You will also have the full freedom to decide the best commodity for you. Make sure that you make your choice based on the commodity you think will be in high demand shortly.
When to Sell Off Your Stocks?
When you trade in futures, you need to carefully consider the fact that you can’t hold the shares forever. You will have to sell off someday.
This is completely contrary to what is available in stocks trading.
Your profit making or loss sharing in futures trading comes to a halt on the last Thursday of every month.
If you had been making a profit all along, the profit will be credited to your account. If you had been losing, it will also be debited from your account.

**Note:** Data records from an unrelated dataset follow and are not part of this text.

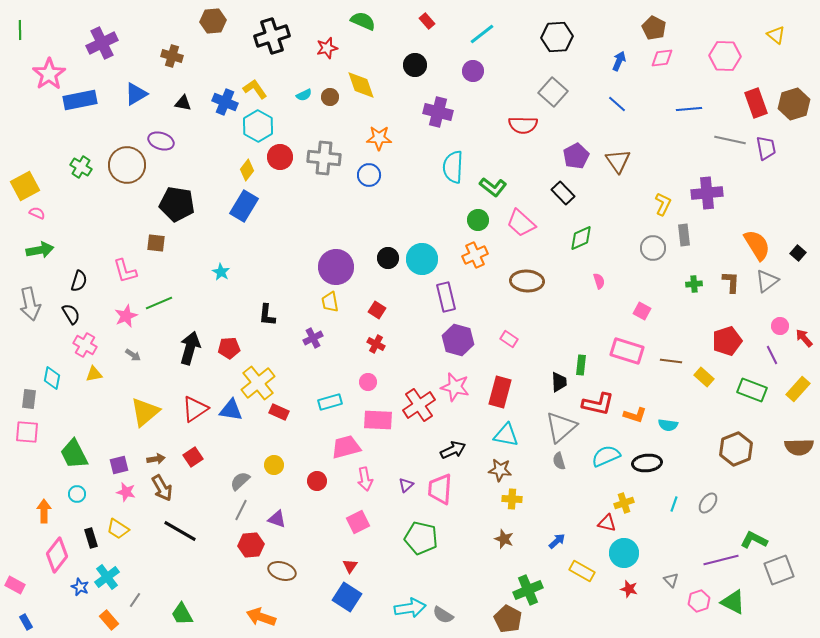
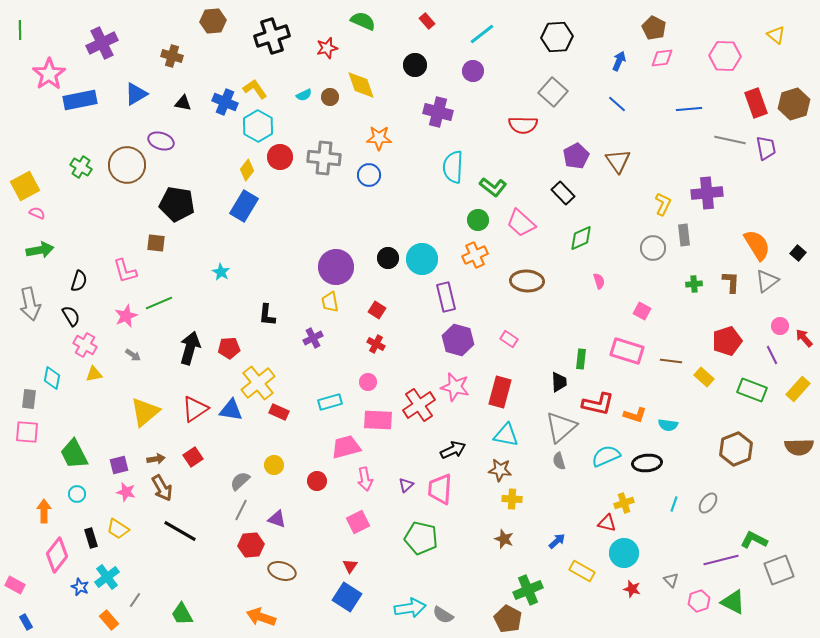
black semicircle at (71, 314): moved 2 px down
green rectangle at (581, 365): moved 6 px up
red star at (629, 589): moved 3 px right
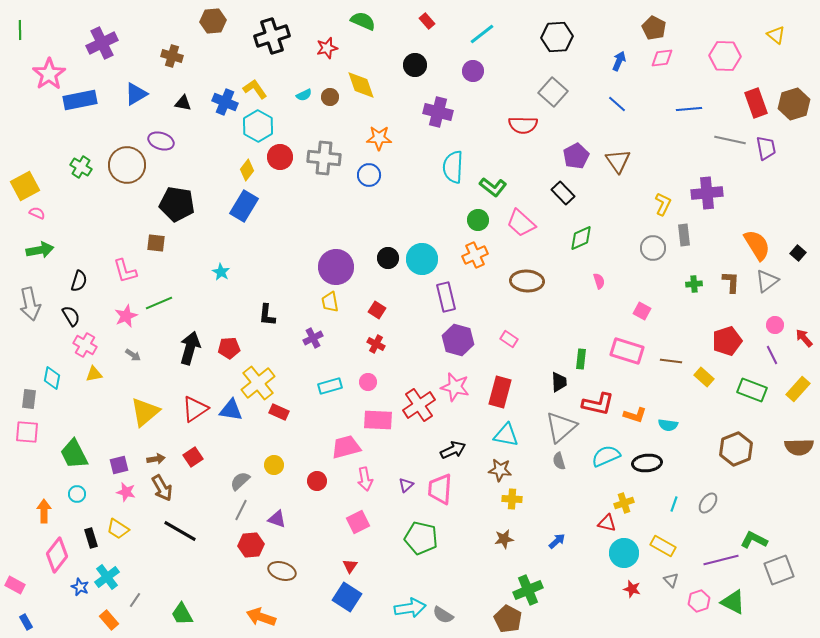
pink circle at (780, 326): moved 5 px left, 1 px up
cyan rectangle at (330, 402): moved 16 px up
brown star at (504, 539): rotated 30 degrees counterclockwise
yellow rectangle at (582, 571): moved 81 px right, 25 px up
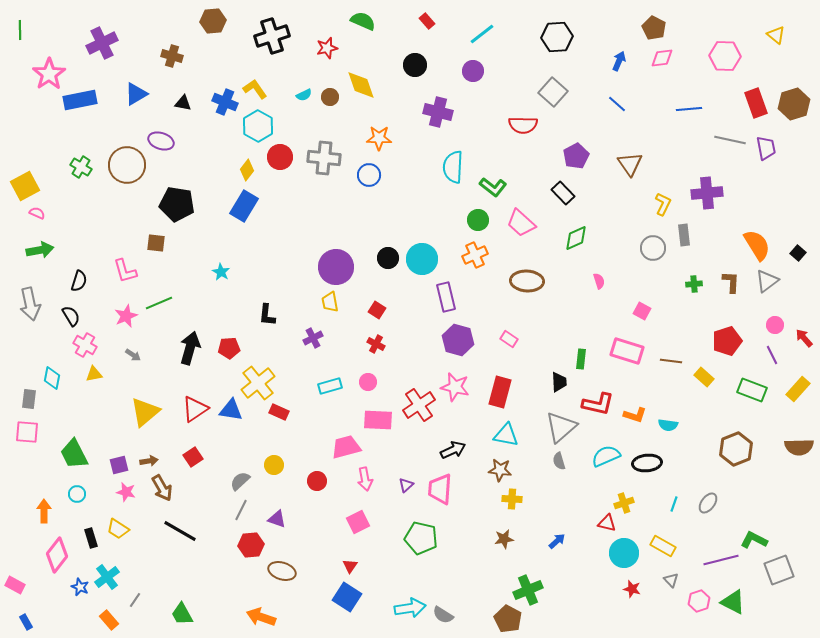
brown triangle at (618, 161): moved 12 px right, 3 px down
green diamond at (581, 238): moved 5 px left
brown arrow at (156, 459): moved 7 px left, 2 px down
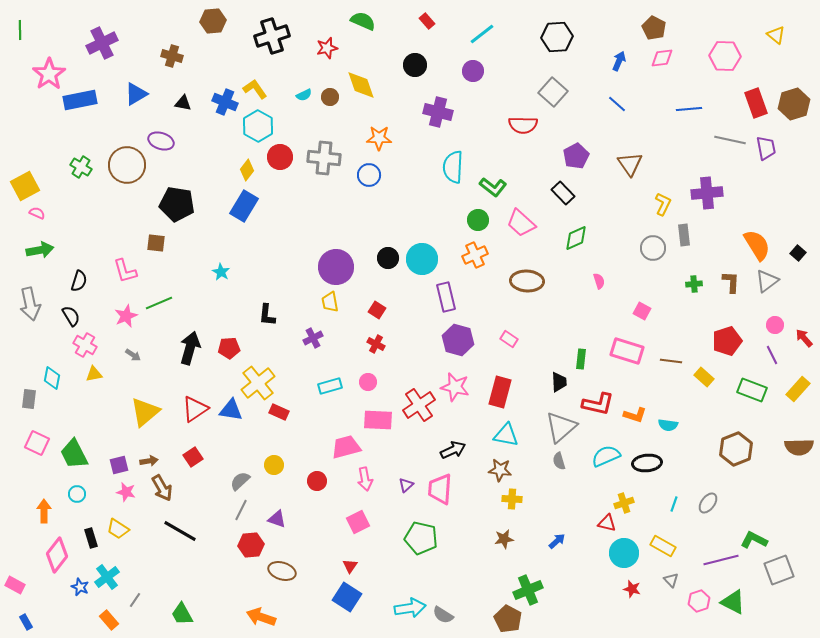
pink square at (27, 432): moved 10 px right, 11 px down; rotated 20 degrees clockwise
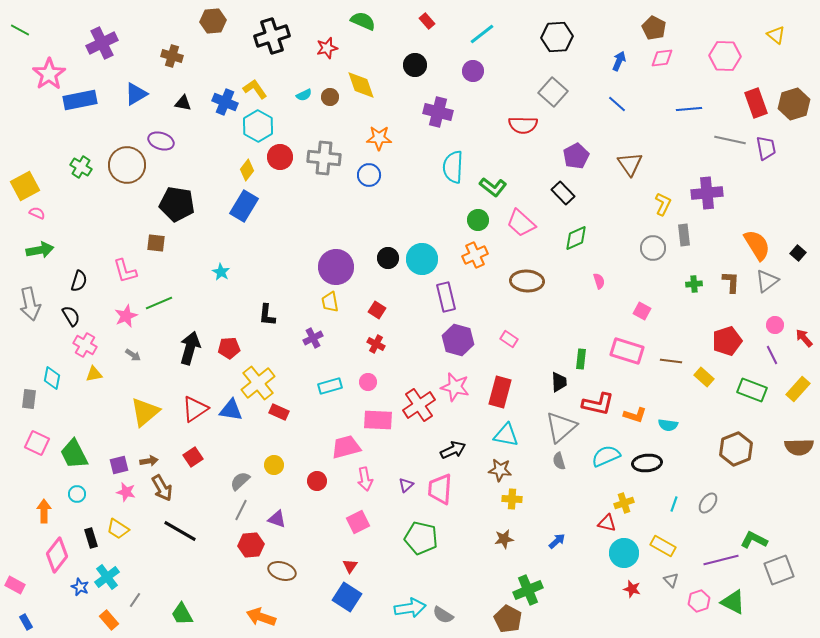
green line at (20, 30): rotated 60 degrees counterclockwise
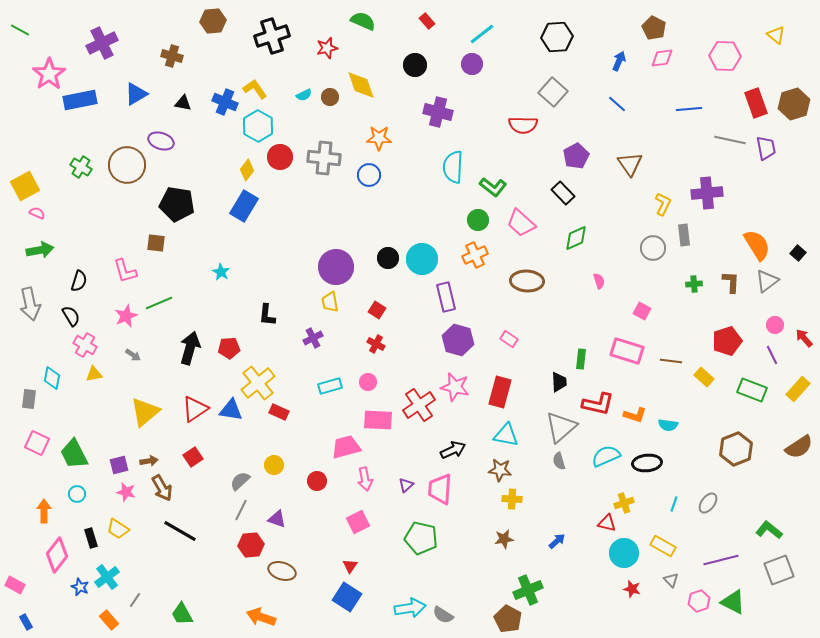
purple circle at (473, 71): moved 1 px left, 7 px up
brown semicircle at (799, 447): rotated 32 degrees counterclockwise
green L-shape at (754, 540): moved 15 px right, 10 px up; rotated 12 degrees clockwise
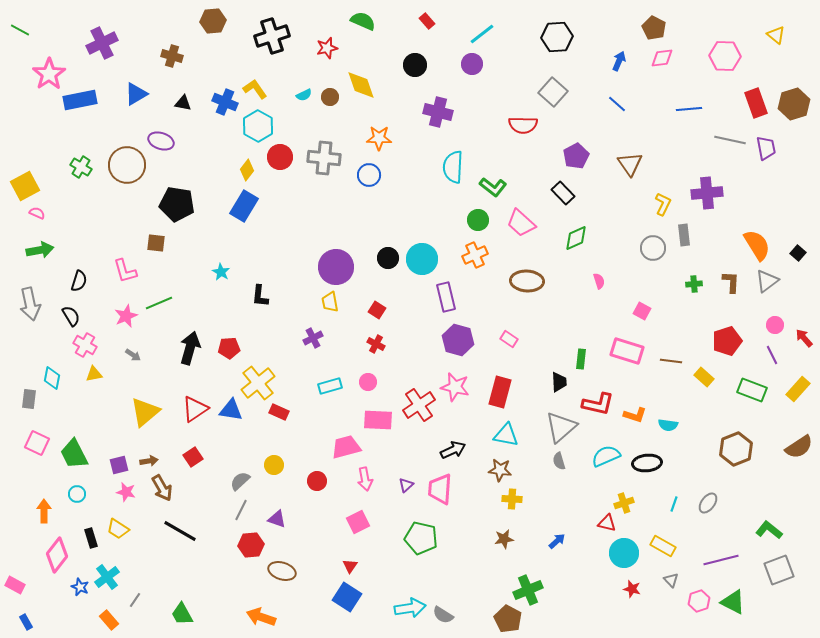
black L-shape at (267, 315): moved 7 px left, 19 px up
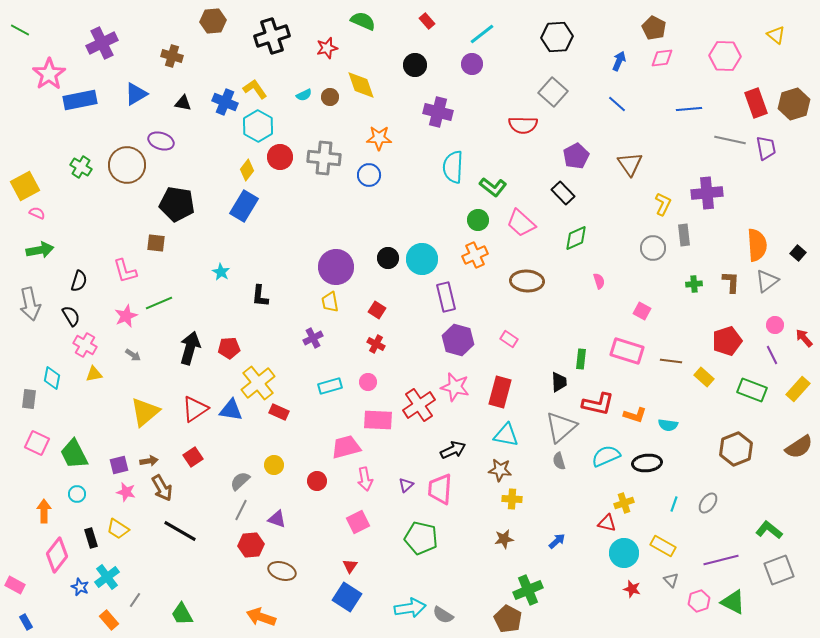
orange semicircle at (757, 245): rotated 28 degrees clockwise
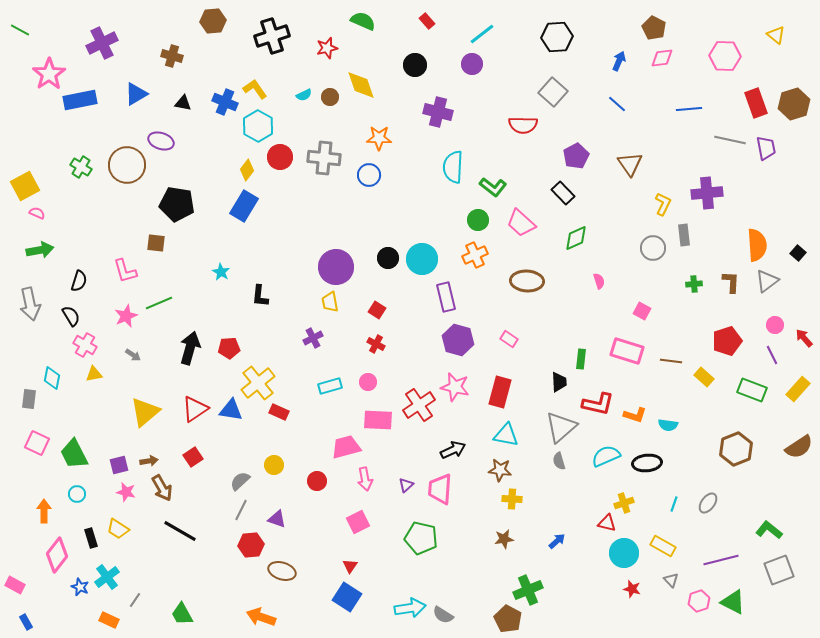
orange rectangle at (109, 620): rotated 24 degrees counterclockwise
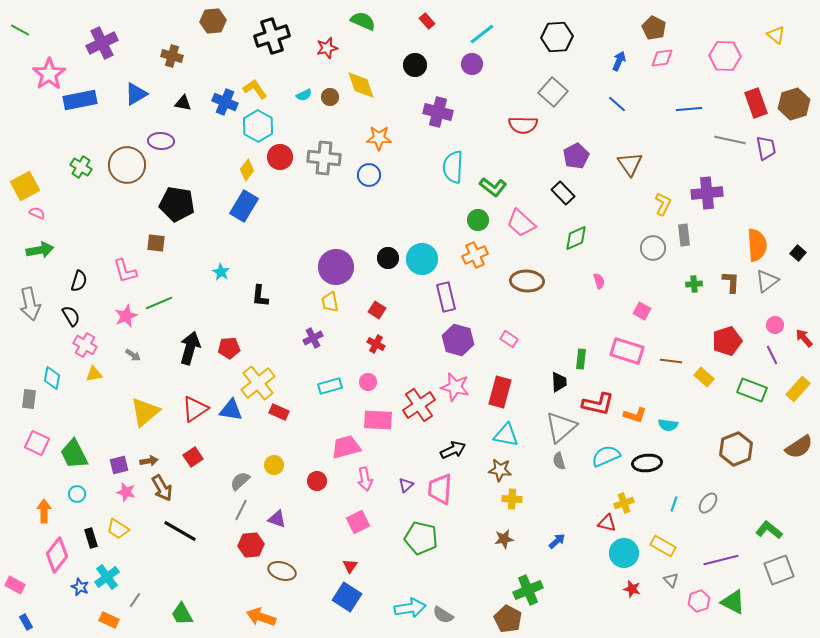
purple ellipse at (161, 141): rotated 15 degrees counterclockwise
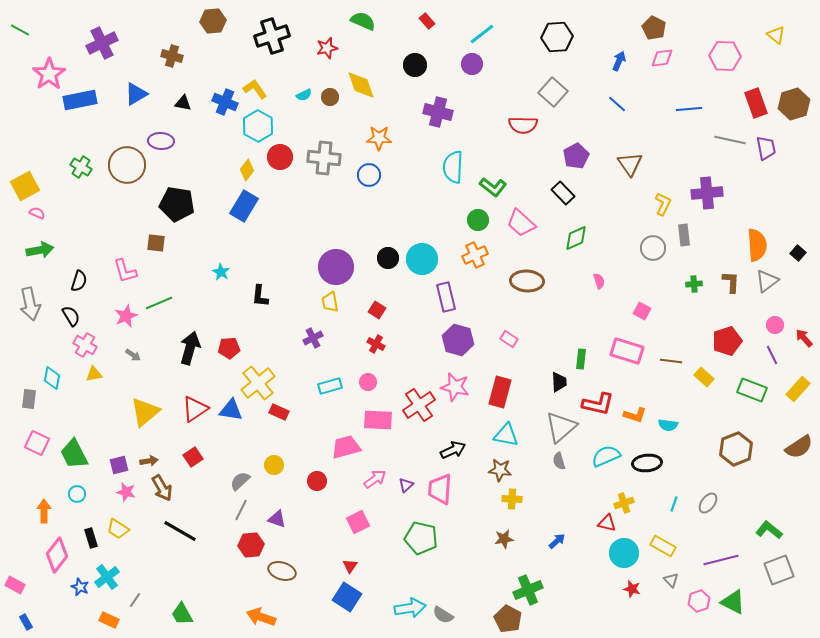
pink arrow at (365, 479): moved 10 px right; rotated 115 degrees counterclockwise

In case you do not want to wait till the last Thursday of the month before cashing in on your profit or loss, you can always opt out by selling off the stocks you have bought at the current price for the day.
It can be wonderful to make money from futures trading. In order to do this profitably enough, you need to consider every bit of info that I have revealed above.
Use this information as your guide through the tricky waters of futures trading and you will never have cause to slip when you trade in futures.
Most importantly, never make the mistake of equating futures trading with stocks trading; both are different trading methodologies.